Germany’s renewables surcharge is artificially inflated by hefty and rising industry exemptions that place greater burdens on households—a policy now under legal investigation by the EU as a potential illegal subsidy—but it is not public money, is not a subsidy (Germany hasn’t subsidized photovoltaics since 2004), and is a minute drop in the bucket of German households’ energy costs. It works just like the way many American households pay prices set by state regulators for approved power plants, only it’s far more transparent—and in Germany you have the option of earning back your payments, and far more, by investing as little as $600 in renewable energy yourself. Citizens, cooperatives, and communities own more than half of German renewable capacity, vs. two percent in the U.S.

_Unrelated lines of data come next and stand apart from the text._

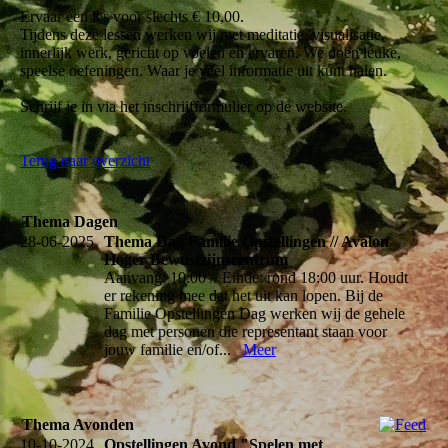
Ervaar een les voor slechts € 10,00.
Tijdens deze lessen werken wij met meditatie, visualisatie,
innerlijk werk, gericht op voelen en ervaren. We doen leuke,
speelse oefeningen. Waar je veel informatie uit kunt halen.
Schrijf je in via het inschrijfformulier op de website.
Terug naar overzicht
Thema Dagen
28-06-2025
Thema Dag Familie Opstellingen // Avalon
Hoger Bewustzijnscentrum
Aanvang: 10:00 // Einde: rond 18:00 uur. Houdt
er rekening mee dat het uit kan lopen. Bij de
Familie Opstellingen Dag werken wij de gehele
dag met personen die representant staan voor
jouw familie en/of...
Meer
Thema Avonden
10-10-2024
Opstellingen Avond "Spelen met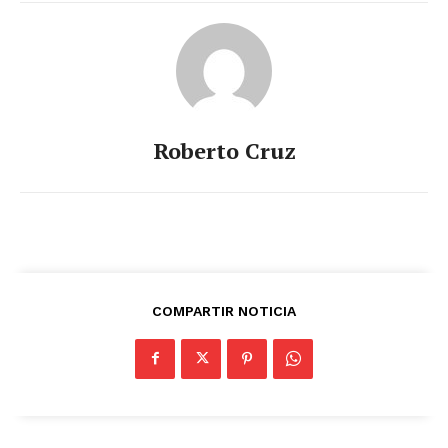
Roberto Cruz
COMPARTIR NOTICIA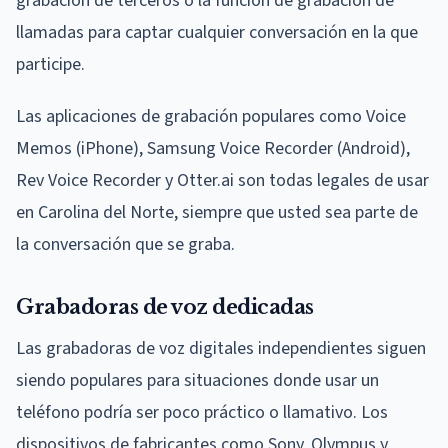
grabación de terceros o la función de grabación de
llamadas para captar cualquier conversación en la que
participe.
Las aplicaciones de grabación populares como Voice
Memos (iPhone), Samsung Voice Recorder (Android),
Rev Voice Recorder y Otter.ai son todas legales de usar
en Carolina del Norte, siempre que usted sea parte de
la conversación que se graba.
Grabadoras de voz dedicadas
Las grabadoras de voz digitales independientes siguen
siendo populares para situaciones donde usar un
teléfono podría ser poco práctico o llamativo. Los
dispositivos de fabricantes como Sony, Olympus y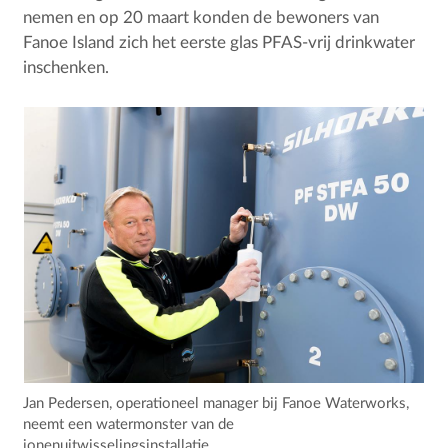
nemen en op 20 maart konden de bewoners van
Fanoe Island zich het eerste glas PFAS-vrij drinkwater
inschenken.
Jan Pedersen, operationeel manager bij Fanoe Waterworks,
neemt een watermonster van de
ionenuitwisselingsinstallatie.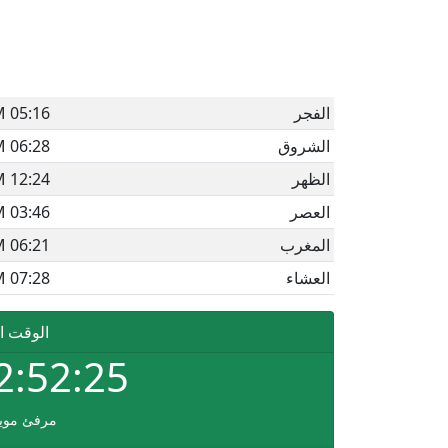
الفجر
05:16 AM
الشروق
06:28 AM
الظهر
12:24 PM
العصر
03:46 PM
المغرب
06:21 PM
العشاء
07:28 PM
الوقت ا
2:52:25
مرفئ موي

In 2013, the FIT surcharge raised households’ retail price of electricity 7 percent but renewables lowered big industries’ wholesale price 18 percent. As long-term contracts expire, the past few years’ sharply lower wholesale prices could finally reach retail customers and start sending households’ total electricity prices back down. The latest analysis suggests that this may even occur in 2014, sooner than expected.